= Andy Russell (Canadian author) =

Canadian wilderness guide

Andrew G. A. Russell, (1915 - June 1, 2005) was a Canadian wilderness guide, outfitter, author, photographer, filmmaker, rancher, conservationist, and environmentalist. In recognition of his environmental advocacy he received honorary degrees from the University of Lethbridge, the University of Calgary, and the University of Alberta. In 1976, he received the Julian T. Crandall Award for his efforts in conservation, and in 1977 he was presented with the Order of Canada by the Governor General of Canada.

==Early life==
Russell was born in 1915 in Lethbridge, Alberta, Canada. His parents ranched on the prairies southwest of the city until 1919, when they moved to the foot of the Rocky Mountains near Drywood Creek, north of what is now Waterton Lakes National Park. Russell attended the rural Drywood School; later he boarded in Lethbridge to complete tenth grade and part of the eleventh grade. Later in life would describe his schooling as "limited formal variety, considerable Rocky Mountain variety." At sixteen Russell went to work, initially as an agricultural hand and then as a trapper. But unlike other trappers, Russell was not simply interested in making money; he was curious about the animals. He read everything he could about the habits of the animals of the Rocky Mountains.

==Career==
In 1936, Russell began training horses for Frederick Herbert (Bert) Riggall. As a local outfitter, Riggall had been leading hunters and tourists into the Rocky Mountains of southwestern Alberta and southeastern British Columbia since 1909. Riggall was, according to Russell, "a master hunter...[and] a great naturalist and botanist...with a good sound layman's grounding in geology and natural history." In 1938, Russell married Riggall's daughter Kay Riggall. Together they had five children: Dick, Charlie, John, Gordon, and Anne. Russell became a partner of his father-in-law's business in 1939, took ownership in 1946, and continued operations until 1960. During the years that Russell operated the Skyline Saddle Horse and Packtrain Company, he developed a solid reputation as a guide and outfitter. His clients included, among others, Warren Page, the gun editor at Field & Stream Magazine, and Viscount Harold Alexander, the Governor General of Canada. He also secured an exclusive contract to provide outfitting and guiding services for guests staying at the Great Northern Railway's Prince of Wales Hotel in Waterton Lakes National Park. At the same time, he continued providing outfitting services to private clients, including several families from Minneapolis who had first hired the outfit decades earlier when Riggall was still owner.

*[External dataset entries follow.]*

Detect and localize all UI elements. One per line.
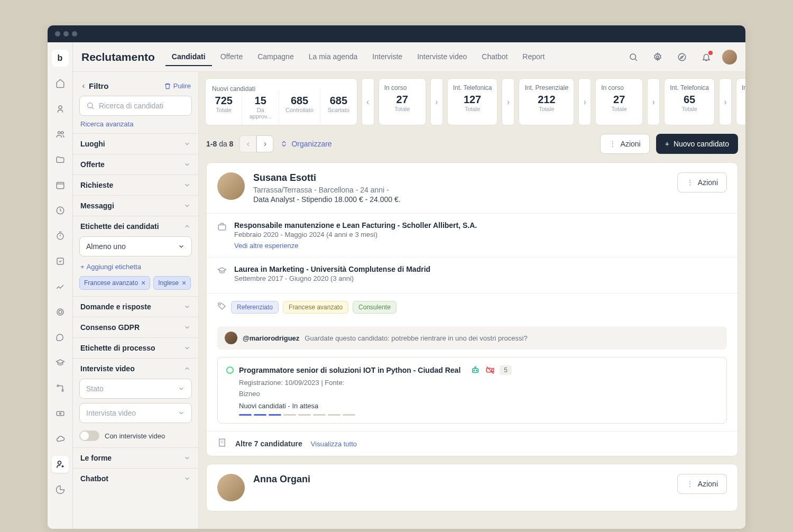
svg-point-16 (678, 53, 686, 61)
candidate-chip[interactable]: Consulente (353, 301, 396, 314)
tab-agenda[interactable]: La mia agenda (302, 48, 364, 66)
organize-button[interactable]: Organizzare (280, 140, 331, 148)
candidate-avatar[interactable] (217, 474, 245, 501)
kpi-next-icon[interactable]: › (719, 78, 732, 125)
candidate-name[interactable]: Anna Organi (253, 474, 669, 485)
etichette-mode-select[interactable]: Almeno uno (79, 236, 192, 256)
kpi-next-icon[interactable]: › (647, 78, 660, 125)
filter-processo[interactable]: Etichette di processo (73, 338, 198, 358)
search-icon[interactable] (625, 49, 642, 66)
nav-users-icon[interactable] (52, 126, 69, 143)
tab-interviste[interactable]: Interviste (366, 48, 409, 66)
nav-timer-icon[interactable] (52, 227, 69, 244)
page-title: Reclutamento (81, 51, 155, 63)
nav-clock-icon[interactable] (52, 202, 69, 219)
candidate-avatar[interactable] (217, 172, 245, 200)
clear-filter-button[interactable]: Pulire (164, 82, 191, 90)
nav-folder-icon[interactable] (52, 151, 69, 168)
advanced-search-link[interactable]: Ricerca avanzata (73, 120, 198, 133)
filter-chatbot[interactable]: Chatbot (73, 469, 198, 489)
add-tag-button[interactable]: +Aggiungi etichetta (79, 261, 192, 276)
kpi-card[interactable]: Int. Presenziale32Totale (736, 78, 745, 125)
search-input[interactable]: Ricerca di candidati (79, 96, 192, 116)
svg-point-13 (58, 461, 61, 464)
compass-icon[interactable] (674, 49, 690, 66)
svg-rect-18 (218, 225, 226, 230)
view-all-link[interactable]: Visualizza tutto (311, 440, 357, 448)
tab-report[interactable]: Report (516, 48, 551, 66)
candidate-comment: @mariorodriguez Guardate questo candidat… (217, 326, 727, 350)
bell-icon[interactable] (698, 49, 715, 66)
app-logo[interactable]: b (52, 50, 69, 67)
remove-tag-icon[interactable]: × (141, 279, 145, 287)
filter-gdpr[interactable]: Consenso GDPR (73, 317, 198, 337)
window-titlebar (48, 25, 745, 42)
application-source: Bizneo (239, 390, 718, 398)
nav-money-icon[interactable] (52, 405, 69, 422)
status-dot-icon (226, 366, 234, 374)
gear-icon[interactable] (649, 49, 666, 66)
filter-domande[interactable]: Domande e risposte (73, 297, 198, 317)
kpi-card[interactable]: In corso27Totale (379, 78, 426, 125)
nav-cloud-icon[interactable] (52, 430, 69, 447)
video-intervista-select[interactable]: Intervista video (79, 403, 192, 423)
page-next-button[interactable]: › (256, 135, 273, 152)
bulk-actions-button[interactable]: ⋮Azioni (600, 134, 650, 154)
nav-education-icon[interactable] (52, 354, 69, 371)
nav-flow-icon[interactable] (52, 380, 69, 397)
video-stato-select[interactable]: Stato (79, 379, 192, 399)
filter-offerte[interactable]: Offerte (73, 154, 198, 175)
candidate-chip[interactable]: Referenziato (231, 301, 279, 314)
video-toggle[interactable] (79, 430, 99, 441)
nav-target-icon[interactable] (52, 304, 69, 320)
kpi-prev-icon[interactable]: ‹ (362, 78, 374, 125)
nav-check-icon[interactable] (52, 253, 69, 270)
kpi-card[interactable]: Int. Telefonica127Totale (447, 78, 498, 125)
candidate-actions-button[interactable]: ⋮Azioni (677, 474, 727, 494)
filter-forme[interactable]: Le forme (73, 448, 198, 468)
tab-offerte[interactable]: Offerte (214, 48, 250, 66)
candidate-name[interactable]: Susana Esotti (253, 172, 669, 184)
nav-pie-icon[interactable] (52, 481, 69, 498)
nav-chart-icon[interactable] (52, 278, 69, 295)
svg-point-1 (58, 132, 60, 134)
nav-home-icon[interactable] (52, 75, 69, 92)
tab-chatbot[interactable]: Chatbot (475, 48, 514, 66)
page-prev-button[interactable]: ‹ (239, 135, 256, 152)
filter-richieste[interactable]: Richieste (73, 175, 198, 195)
filter-etichette[interactable]: Etichette dei candidati (73, 216, 198, 236)
kpi-nuovi[interactable]: Nuovi candidati 725Totale 15Da approv...… (205, 78, 357, 125)
tab-candidati[interactable]: Candidati (165, 48, 212, 66)
candidate-actions-button[interactable]: ⋮Azioni (677, 172, 727, 192)
nav-user-icon[interactable] (52, 100, 69, 117)
more-experiences-link[interactable]: Vedi altre esperienze (234, 242, 727, 250)
user-avatar[interactable] (722, 50, 737, 65)
kpi-card[interactable]: Int. Presenziale212Totale (519, 78, 574, 125)
tab-video[interactable]: Interviste video (411, 48, 473, 66)
kpi-card[interactable]: In corso27Totale (595, 78, 643, 125)
candidate-card: Susana Esotti Tarrassa/Terrassa - Barcel… (206, 162, 738, 456)
video-off-icon (485, 365, 495, 375)
nav-recruit-icon[interactable] (52, 456, 69, 473)
candidate-application[interactable]: Programmatore senior di soluzioni IOT in… (217, 357, 727, 424)
nav-chat-icon[interactable] (52, 329, 69, 346)
kpi-next-icon[interactable]: › (430, 78, 443, 125)
filter-video[interactable]: Interviste video (73, 359, 198, 379)
traffic-light-min[interactable] (63, 31, 69, 36)
remove-tag-icon[interactable]: × (182, 279, 186, 287)
kpi-next-icon[interactable]: › (578, 78, 591, 125)
traffic-light-max[interactable] (72, 31, 77, 36)
comment-avatar[interactable] (225, 332, 237, 344)
candidate-chip[interactable]: Francese avanzato (283, 301, 348, 314)
kpi-card[interactable]: Int. Telefonica65Totale (664, 78, 715, 125)
traffic-light-close[interactable] (55, 31, 60, 36)
new-candidate-button[interactable]: +Nuovo candidato (656, 134, 738, 154)
kpi-next-icon[interactable]: › (502, 78, 514, 125)
svg-point-0 (59, 106, 62, 109)
nav-calendar-icon[interactable] (52, 177, 69, 194)
filter-luoghi[interactable]: Luoghi (73, 134, 198, 154)
comment-user[interactable]: @mariorodriguez (243, 334, 299, 342)
tab-campagne[interactable]: Campagne (251, 48, 300, 66)
svg-rect-3 (57, 182, 64, 189)
filter-messaggi[interactable]: Messaggi (73, 196, 198, 216)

By the early 1950s, Russell could see that there was little future in the guiding and outfitting business. The construction of all-weather roads made the mountains of southwestern Alberta and southeastern British Columbia increasingly accessible to automobile travel. Additionally, industrial activities, such as petroleum development and timber harvesting, had compromised the aesthetic value of much of the anti-modern wilderness landscapes that comprised Russell's traditional guiding territory. Human pressures upon the environment increased as more and more people were competing to use the same land for various, often incompatible, purposes. The inevitable land-use conflicts that arose ensured that provincial officials figured more prominently into the overall management of the region. Reflecting on those years, Russell would later lament that he was "regulated out of business." To adapt to the evolving situation, Russell exchanged his rifle for a camera and a pen. He began to write articles and books, create films, and give public lectures. His goal was to bring people around to the understanding that humans "are only a part of nature, a portion of a vast ecosystem." "Every time," he wrote, "that man walks into his home, turns a tap, eats, puts on clothes or drives a car, he is calling on nature for the means to his way of life. The mere fact that most of what he sees or touches are manufactured things does not change the picture by even a hair. For all the raw products used by man are supplied by nature."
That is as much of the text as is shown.